What does DNT mean in English?

- Den Norske Turistforening (DNT) translates best to "The Norwegian Trekking Association".

If I only visit for one trekking trip, need I join DNT?

- DNT cabins and facilities are open to all, members and non-members. But members enjoy discounts and benefits. To have access to the locked self-serviced huts, you need to be a member. The price of a year's DNT main-membership is about equal to the total member discounts in staying three nights at staffed lodges. So, if you intend to trek for more than three days, it pays to be a DNT member. Moreover, DNT members are entitled to discounts on outdoor gear at selected shops in Norway and at DNTs own gear-shops and enjoy discounts at trekking association cabins in neighbouring Sweden.

Can I get along speaking English?

- Yes.
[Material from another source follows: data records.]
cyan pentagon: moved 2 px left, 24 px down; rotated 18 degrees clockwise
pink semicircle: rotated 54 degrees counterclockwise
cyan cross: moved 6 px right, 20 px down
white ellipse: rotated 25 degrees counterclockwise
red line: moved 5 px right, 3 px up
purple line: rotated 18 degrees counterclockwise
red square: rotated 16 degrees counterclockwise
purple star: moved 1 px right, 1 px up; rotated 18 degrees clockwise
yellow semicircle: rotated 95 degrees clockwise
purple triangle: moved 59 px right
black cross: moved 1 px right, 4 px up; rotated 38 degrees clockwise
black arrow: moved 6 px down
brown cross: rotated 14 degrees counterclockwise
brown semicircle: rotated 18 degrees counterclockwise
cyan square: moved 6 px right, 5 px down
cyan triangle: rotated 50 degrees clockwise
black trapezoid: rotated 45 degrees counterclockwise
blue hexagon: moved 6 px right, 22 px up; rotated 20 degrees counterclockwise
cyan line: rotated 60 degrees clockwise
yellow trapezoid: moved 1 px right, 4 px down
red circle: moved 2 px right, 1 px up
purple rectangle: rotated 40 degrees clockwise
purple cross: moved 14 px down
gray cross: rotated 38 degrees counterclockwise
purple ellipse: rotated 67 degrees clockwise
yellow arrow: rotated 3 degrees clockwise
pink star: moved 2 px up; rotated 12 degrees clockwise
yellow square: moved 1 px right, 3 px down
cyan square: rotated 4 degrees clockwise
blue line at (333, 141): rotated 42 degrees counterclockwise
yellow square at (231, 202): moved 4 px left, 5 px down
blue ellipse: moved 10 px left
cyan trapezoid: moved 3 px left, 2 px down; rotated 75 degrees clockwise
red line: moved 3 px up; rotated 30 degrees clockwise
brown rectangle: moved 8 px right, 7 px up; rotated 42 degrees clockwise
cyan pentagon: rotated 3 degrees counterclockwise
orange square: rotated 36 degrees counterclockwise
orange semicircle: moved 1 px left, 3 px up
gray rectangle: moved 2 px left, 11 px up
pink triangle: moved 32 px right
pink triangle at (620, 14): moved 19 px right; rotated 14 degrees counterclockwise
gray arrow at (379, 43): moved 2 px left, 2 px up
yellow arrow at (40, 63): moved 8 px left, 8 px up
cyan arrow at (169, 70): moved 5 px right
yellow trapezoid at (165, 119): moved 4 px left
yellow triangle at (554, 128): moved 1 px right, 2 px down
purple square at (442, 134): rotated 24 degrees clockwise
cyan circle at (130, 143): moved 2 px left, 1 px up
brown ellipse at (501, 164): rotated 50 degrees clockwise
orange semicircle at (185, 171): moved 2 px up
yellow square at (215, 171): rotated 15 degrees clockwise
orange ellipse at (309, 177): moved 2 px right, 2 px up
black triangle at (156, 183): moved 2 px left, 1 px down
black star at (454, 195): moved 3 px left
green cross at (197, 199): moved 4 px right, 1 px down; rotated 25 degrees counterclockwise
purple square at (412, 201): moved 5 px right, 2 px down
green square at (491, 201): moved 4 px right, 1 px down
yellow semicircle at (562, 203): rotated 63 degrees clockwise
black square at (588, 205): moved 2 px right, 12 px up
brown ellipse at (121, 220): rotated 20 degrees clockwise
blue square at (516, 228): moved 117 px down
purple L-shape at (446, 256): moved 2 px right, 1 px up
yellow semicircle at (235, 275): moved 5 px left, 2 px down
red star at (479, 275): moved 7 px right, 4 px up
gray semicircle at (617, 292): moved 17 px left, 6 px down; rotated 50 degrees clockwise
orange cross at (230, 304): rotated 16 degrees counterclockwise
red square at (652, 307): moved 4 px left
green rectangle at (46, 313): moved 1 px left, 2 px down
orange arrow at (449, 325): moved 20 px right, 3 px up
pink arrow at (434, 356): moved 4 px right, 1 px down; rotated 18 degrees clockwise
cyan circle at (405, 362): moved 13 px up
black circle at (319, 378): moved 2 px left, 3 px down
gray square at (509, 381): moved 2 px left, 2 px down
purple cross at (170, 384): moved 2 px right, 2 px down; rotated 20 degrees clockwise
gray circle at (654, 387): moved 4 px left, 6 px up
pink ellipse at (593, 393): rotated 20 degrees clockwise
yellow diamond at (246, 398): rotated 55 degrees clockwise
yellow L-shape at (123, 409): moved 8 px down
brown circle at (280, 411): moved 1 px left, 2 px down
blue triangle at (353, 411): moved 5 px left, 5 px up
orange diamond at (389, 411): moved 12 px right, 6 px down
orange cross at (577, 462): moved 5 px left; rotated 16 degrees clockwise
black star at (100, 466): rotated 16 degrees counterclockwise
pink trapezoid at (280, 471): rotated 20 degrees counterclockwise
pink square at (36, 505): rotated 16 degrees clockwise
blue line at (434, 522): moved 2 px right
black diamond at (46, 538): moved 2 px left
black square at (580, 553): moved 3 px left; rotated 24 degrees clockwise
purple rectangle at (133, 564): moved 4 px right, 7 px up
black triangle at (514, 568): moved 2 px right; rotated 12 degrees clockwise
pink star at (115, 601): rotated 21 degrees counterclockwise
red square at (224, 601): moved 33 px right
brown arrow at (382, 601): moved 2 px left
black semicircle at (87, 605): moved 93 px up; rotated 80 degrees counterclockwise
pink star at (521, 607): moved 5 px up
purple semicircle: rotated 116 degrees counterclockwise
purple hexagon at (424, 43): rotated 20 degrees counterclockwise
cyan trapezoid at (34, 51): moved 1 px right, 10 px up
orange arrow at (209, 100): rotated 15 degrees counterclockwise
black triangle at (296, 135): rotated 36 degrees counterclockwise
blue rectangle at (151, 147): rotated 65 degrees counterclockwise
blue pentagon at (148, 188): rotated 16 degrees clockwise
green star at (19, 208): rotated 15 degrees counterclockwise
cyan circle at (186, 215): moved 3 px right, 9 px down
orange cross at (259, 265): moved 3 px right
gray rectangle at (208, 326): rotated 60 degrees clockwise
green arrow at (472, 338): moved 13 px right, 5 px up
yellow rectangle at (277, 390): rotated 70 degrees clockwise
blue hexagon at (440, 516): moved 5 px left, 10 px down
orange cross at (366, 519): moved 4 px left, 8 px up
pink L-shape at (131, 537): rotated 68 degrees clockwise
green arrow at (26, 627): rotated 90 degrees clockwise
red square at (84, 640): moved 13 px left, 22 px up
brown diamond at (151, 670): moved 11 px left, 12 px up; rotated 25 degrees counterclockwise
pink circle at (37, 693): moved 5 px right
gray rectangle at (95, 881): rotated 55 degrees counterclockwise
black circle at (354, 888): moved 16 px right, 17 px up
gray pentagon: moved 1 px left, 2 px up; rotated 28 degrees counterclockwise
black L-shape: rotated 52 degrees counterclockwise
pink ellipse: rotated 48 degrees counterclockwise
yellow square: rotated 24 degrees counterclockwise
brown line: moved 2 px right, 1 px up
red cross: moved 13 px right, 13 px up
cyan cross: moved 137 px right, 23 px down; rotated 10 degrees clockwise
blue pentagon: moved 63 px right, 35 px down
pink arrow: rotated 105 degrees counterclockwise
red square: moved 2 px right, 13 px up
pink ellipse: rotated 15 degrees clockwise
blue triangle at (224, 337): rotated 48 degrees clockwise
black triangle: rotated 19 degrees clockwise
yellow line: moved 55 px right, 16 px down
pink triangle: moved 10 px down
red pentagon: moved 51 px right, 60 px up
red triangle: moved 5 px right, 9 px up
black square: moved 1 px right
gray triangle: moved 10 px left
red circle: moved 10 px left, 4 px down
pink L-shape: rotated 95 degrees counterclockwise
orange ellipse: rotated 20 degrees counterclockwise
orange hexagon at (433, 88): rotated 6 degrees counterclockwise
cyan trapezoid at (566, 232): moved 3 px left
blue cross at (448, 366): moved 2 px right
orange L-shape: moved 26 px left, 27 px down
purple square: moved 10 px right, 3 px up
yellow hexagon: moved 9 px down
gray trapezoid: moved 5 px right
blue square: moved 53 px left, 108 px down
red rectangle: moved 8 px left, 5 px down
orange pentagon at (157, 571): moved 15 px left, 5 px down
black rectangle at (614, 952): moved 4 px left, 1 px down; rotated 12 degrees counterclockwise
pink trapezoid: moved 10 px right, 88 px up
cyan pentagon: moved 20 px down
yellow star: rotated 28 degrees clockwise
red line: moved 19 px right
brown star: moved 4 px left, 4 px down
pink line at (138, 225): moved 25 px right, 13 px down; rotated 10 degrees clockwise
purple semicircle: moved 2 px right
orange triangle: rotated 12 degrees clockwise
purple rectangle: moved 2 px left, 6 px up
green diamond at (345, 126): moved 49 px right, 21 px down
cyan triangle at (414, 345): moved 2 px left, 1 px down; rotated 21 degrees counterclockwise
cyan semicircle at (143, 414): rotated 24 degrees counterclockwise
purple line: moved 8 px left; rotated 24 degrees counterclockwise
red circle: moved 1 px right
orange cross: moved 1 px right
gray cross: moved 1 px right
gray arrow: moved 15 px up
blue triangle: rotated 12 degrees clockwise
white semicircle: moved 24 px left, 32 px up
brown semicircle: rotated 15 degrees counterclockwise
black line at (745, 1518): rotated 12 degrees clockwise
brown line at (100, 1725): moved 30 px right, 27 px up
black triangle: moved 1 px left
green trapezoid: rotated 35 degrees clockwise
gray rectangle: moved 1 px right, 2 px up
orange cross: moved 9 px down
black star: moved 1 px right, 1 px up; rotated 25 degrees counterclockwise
All Norwegians learn English at school, from age eight on, so you can speak English with the staff at lodges and with other trekkers. Elderly Norwegian people might have limited language-capacity. Moreover, map legends and many publications on trekking are bilingual, Norwegian and English.

Can I pay by credit card at the huts?

- Most staffed lodges have Point-Of-Sale (POS) terminals for payment by debit or credit card. At self-service and no-service cabins you can pay with cash or by filling out a direct debit single authorisation form available at the cabin. On the form you must state your International Bank Account Number (IBAN) or debit/credit card number and date of expiration. You sign to authorize debit of the amount due to your account. Put cash in a cash payment envelope provided and drop it into the payments box.

Are the cabins and lodges licensed to serve alcohol?

- All the staffed lodges are licensed to serve beer, and most of the larger DNT lodges as well as private lodges in the trail networks also are licensed to serve wine.